Fake Runs, Real Fixes -- Analyzing xPU Performance Through Simulation
Ioannis Zarkadas, Amanda Tomlinson, Asaf Cidon, Baris Kasikci, Ofir Weisse
TL;DR
xPU-Shark introduces a record-and-replay framework that repurposes a Golden Reference Model as an ISA-level simulator to perform fine-grained microarchitectural analysis of ML accelerators. By capturing production traces with a step debugger and replaying them in a software-only GRM-based simulator, it yields actionable insights into DMAs, VMEM utilization, and instruction dependencies that traditional profilers miss. The approach identifies unseen inefficiencies in production LLMs and enables optimizations such as a 15% improvement in All-Gather and up to 4.1% reduction in token-generation latency, with broader implications for VMEM planning and DMA scheduling. Its software-only, non-recompilation workflow makes it practical for hyperscalers to deploy across fleets, potentially delivering significant cost and power savings in large-scale model serving.
Abstract
As models become larger, ML accelerators are a scarce resource whose performance must be continually optimized to improve efficiency.
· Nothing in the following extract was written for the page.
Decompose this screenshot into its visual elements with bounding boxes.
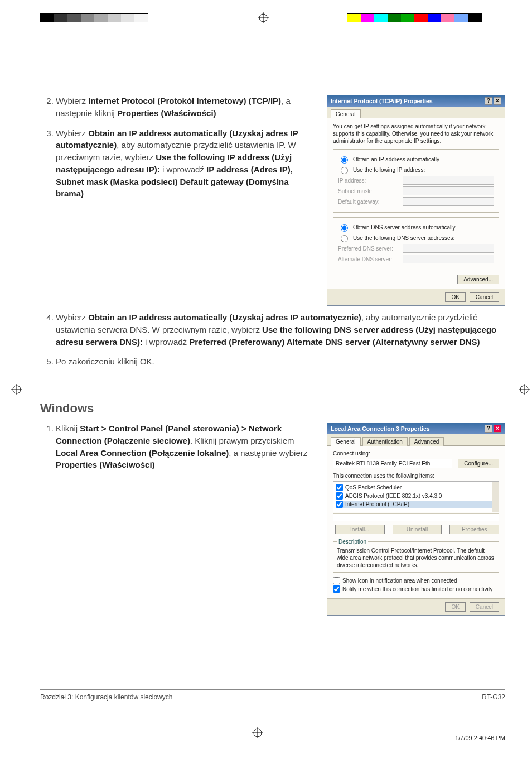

Existing performance analysis tools are coarse grained, and fail to capture model performance at the machine-code level. In addition, these tools often do not provide specific recommendations for optimizations. We present xPU-Shark, a fine-grained methodology for analyzing ML models at the machine-code level that provides actionable optimization suggestions. Our core insight is to use a hardware-level simulator, an artifact of the hardware design process that we can re-purpose for performance analysis. xPU-Shark captures traces from production deployments running on accelerators and replays them in a modified microarchitecture simulator to gain low-level insights into the model's performance. We implement xPU-Shark for our in-house accelerator and used it to analyze the performance of several of our production LLMs, revealing several previously-unknown microarchitecture inefficiencies. Leveraging these insights, we optimize a common communication collective by up to 15% and reduce token generation latency by up to 4.1%.